Anwar Ibrahim on Najib Razak, his political ambitions and Sharia
In an interview with Al Jazeera English’s Upfront, Anwar Ibrahim, the leader of the Parti Keadilan Rakyat party, commented on the ongoing 1MDB corruption scandal looming over former Prime Minister Najib Razak.
“It is atrocious,” Anwar told UpFront host Mehdi Hasan. “This is one of the worst financial scandals involving any government”.
“It is therefore imperative that stiff action be taken,” he added. “But this new government has said and ensured investigations will be professional. Prosecution must not be malicious and the judiciary must be independent”.
Anwar was also asked if he held Najib Razak totally responsible for the 1MDB scandal.
“Yes,” he said. “I first raised this issue in Parliament in 2011 and I stood by it throughout the years until I was arrested and in prison in 2015”.
“[Najib] chaired many of those meetings. He instructed, clearly, the authorities to then disperse the funds,” he added.
Speaking about his own political ambitions, Anwar explained why he changed his mind and decided to run for parliament so soon after being released from prison.
“I was in prison a total 10.5 years. What do you do? Read and relax,” he said. “Now, four months have passed since the last elections. [...] And I think it's time for me to re-enter parliament to assist in parliamentary reform”.

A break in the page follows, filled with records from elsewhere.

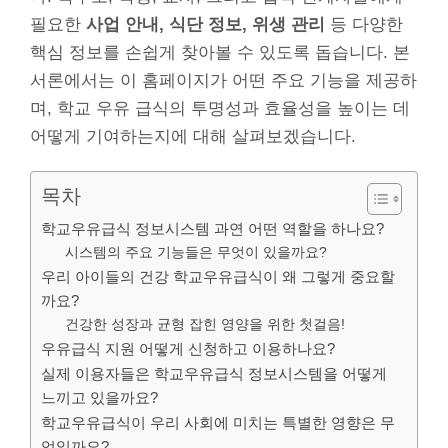
필요한
사업 안내, 식단 정보, 위생 관리
등 다양한
핵심 정보를 손쉽게 찾아볼 수 있도록 돕습니다. 본
서론에서는 이 홈페이지가 어떤 주요 기능을 제공하
며, 학교 우유 급식의 투명성과 효율성을 높이는 데
어떻게 기여하는지에 대해 살펴보겠습니다.
목차
학교우유급식 정보시스템 과연 어떤 역할을 하나요?
시스템의 주요 기능들은 무엇이 있을까요?
우리 아이들의 건강 학교우유급식이 왜 그렇게 중요할
까요?
건강한 성장과 균형 잡힌 영양을 위한 첫걸음!
우유급식 지원 어떻게 신청하고 이용하나요?
실제 이용자들은 학교우유급식 정보시스템을 어떻게
느끼고 있을까요?
학교우유급식이 우리 사회에 미치는 특별한 영향은 무
엇일까요?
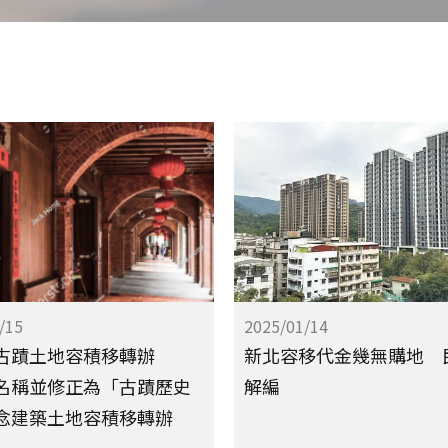
容移成功案例
容積移轉說明
容移法規彙整
聯絡精誠
/15
2025/01/14
古蹟土地容積移轉辦
新北容移代金幾無購地 
名稱並修正為「古蹟歷史
解編
念建築土地容積移轉辦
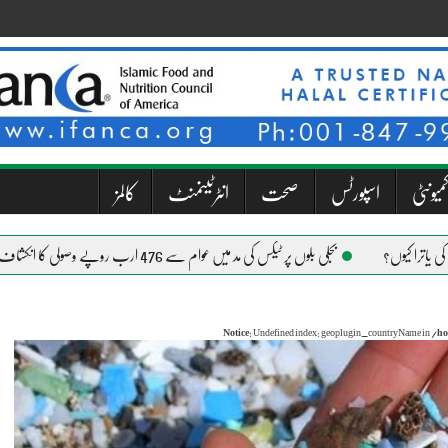
میونٹی
اسپورٹس
صحت
انٹرٹینمنٹ
کالمز
بجلی بلوں پر ٹیکس کی مد میں عوام سے 476 ارب روپے وصولی کا انکشاف
Notice
: Undefined index: geoplugin_countryName in
/ho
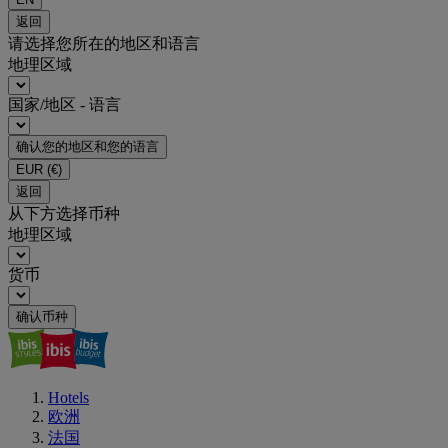
返回
请选择您所在的地区和语言
地理区域
国家/地区 - 语言
确认您的地区和您的语言
EUR
(€)
返回
从下方选择币种
地理区域
货币
确认币种
Hotels
欧洲
法国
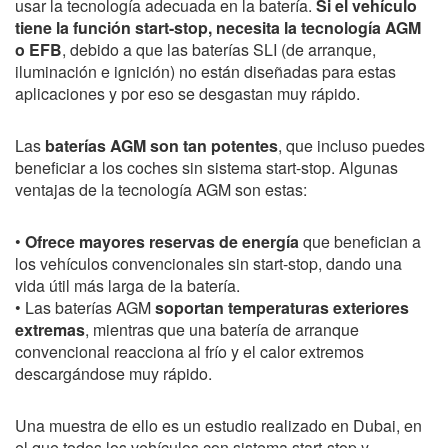
usar la tecnología adecuada en la batería.
Si el vehículo
tiene la función start-stop, necesita la tecnología AGM
o EFB
, debido a que las baterías SLI (de arranque,
iluminación e ignición) no están diseñadas para estas
aplicaciones y por eso se desgastan muy rápido.
Las
baterías AGM son tan potentes
, que incluso puedes
beneficiar a los coches sin sistema start-stop. Algunas
ventajas de la tecnología AGM son estas:
•
Ofrece mayores reservas de energía
que benefician a
los vehículos convencionales sin start-stop, dando una
vida útil más larga de la batería.
• Las baterías AGM
soportan temperaturas exteriores
extremas
, mientras que una batería de arranque
convencional reacciona al frío y el calor extremos
descargándose muy rápido.
Una muestra de ello es un estudio realizado en Dubai, en
el que todos los vehículos con sistema start-stop y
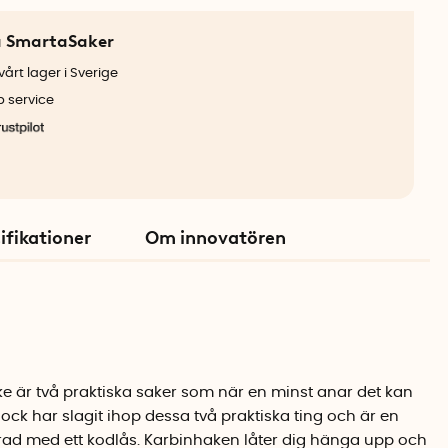
a SmartaSaker
årt lager i Sverige
b service
ifikationer
Om innovatören
ke är två praktiska saker som när en minst anar det kan
ock har slagit ihop dessa två praktiska ting och är en
ad med ett kodlås. Karbinhaken låter dig hänga upp och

In what were widely seen as politically motivated and trumped-up charges, Anwar was twice sent to prison under Malaysia’s controversial sodomy law. The current penalty for breaking this law can result in up to 20 years imprisonment and public whipping.
“This is not only archaic, it is British colonial laws, introduced in India and replicated in Malaysia. It is completely unjust because one can be just accused, and without any proper evidence or, in my case clearly.” Anwar said.
“The laws must be amended to ensure there’s justice in the process and it is not a matter of sexual orientation,” he added. “It’s what you perform or you display publicly which is against the norms of the majority of Malaysians not only Muslims, Christians, Hindus, Buddhists alike in this country”.
During the interview, Anwar also commented on the recent public caning of two women, accused of attempting to have sex, in Malaysia’s north-eastern state of Terengganu.
“I have condemned even the caning of lesbians by the Islamic party state of Terengganu,” he said. “I thought this was clearly unjust. Although they use Sharia as a basis, we cannot defend such action”.
With regards to the Pan-Malaysian Islamic Party’s proposed bill to enhance the powers of the so-called Sharia courts in Kelantan state, Anwar said: “It is their interpretation that is being introduced, and we reject that. At least allow a forum to discuss this,” adding that “these are not even Sharia hudud, this is their interpretation, or some aspects of it”.
“So, we'll have to relook at the whole issue of this narrow obscure interpretation of the Sharia, which we cannot endorse,” he added.